# Question on sexing cuckoo maran...



## Dazlin (Nov 26, 2007)

I have a three month old cuckoo maran, and I just can't tell if it's a roo or not. It has tall thick legs, and bright comb, but no feather markings at all. No tail at all either, looks sort of round rumped. Other than that the barring is distinct, it's black with white barring, and can't see any hints of green that most roos get on the tail. I have someone coming for my roos(hopefully), and want to be sure. It's soo tall though, I would think it's a boy. Can you help me out on this one?
Also, do most young roos have thicker and longer legs, cause I've got others like that.


----------



## Wisconsin Ann (Feb 27, 2007)

By 3 months you should be seeing heavier legs, and much lighter coloring than the pullets. The combs will be growing larger, too. 

If you look closely at the saddle area...just in front of where the tail comes out, the feathers there should be showing or starting to show points instead of round tips.

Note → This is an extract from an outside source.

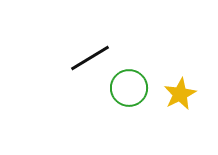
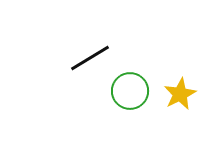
green circle: moved 1 px right, 3 px down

The cockeral's feathers will become very long and skinny and pointy there.

Without going thru all my pics of the birds, take a look at feathersite's marans page. You will see, half way down the page, a picture of 3 cuckoo marans birds...3 months old. 2 pullets (dark, smaller combs) and 1 cockeral (lighter, with a larger redder comb)


----------



## harrisjnet (Jul 13, 2006)

Can you post a picture of the ones in question? If I saw it, I could tell you. 
My Marans pullets don't have red combs until they are almost ready to lay. The little roos will have a red comb from the beginning. Roosters also have the longer legs and will often look like they will be tailless and them all of a sudden they grow tail feathers. By three months old you can probably see Saddle feathers coming in right above the tail area. 
Good luck to you.


----------



## Dazlin (Nov 26, 2007)

Thanks for the replie...loved the pics on feathersite. Some of the hens had bright combs. I'll try to post a pic. The one thing, mine has those long legs.


----------



## Dazlin (Nov 26, 2007)

Oh, saddle feathers, the one that come down the back above the tail? Not hackle feathers, the ones around the collar area? Neither of those have any points or shape, yet.


----------



## KSALguy (Feb 14, 2006)

saddle feathers are the sex indicators, they are above the tail where you would put a saddle if you were to ride a chicken, just cause the feathers showing are not sex feathers doesnt mean there are not any growing in under them, the loose feathering chickens get first will hide the new growth for some time, a late bloomber will take a while for the sex feathers to show up before they loose the first feathers, but they are still there, just look under the first layer and see whats there


----------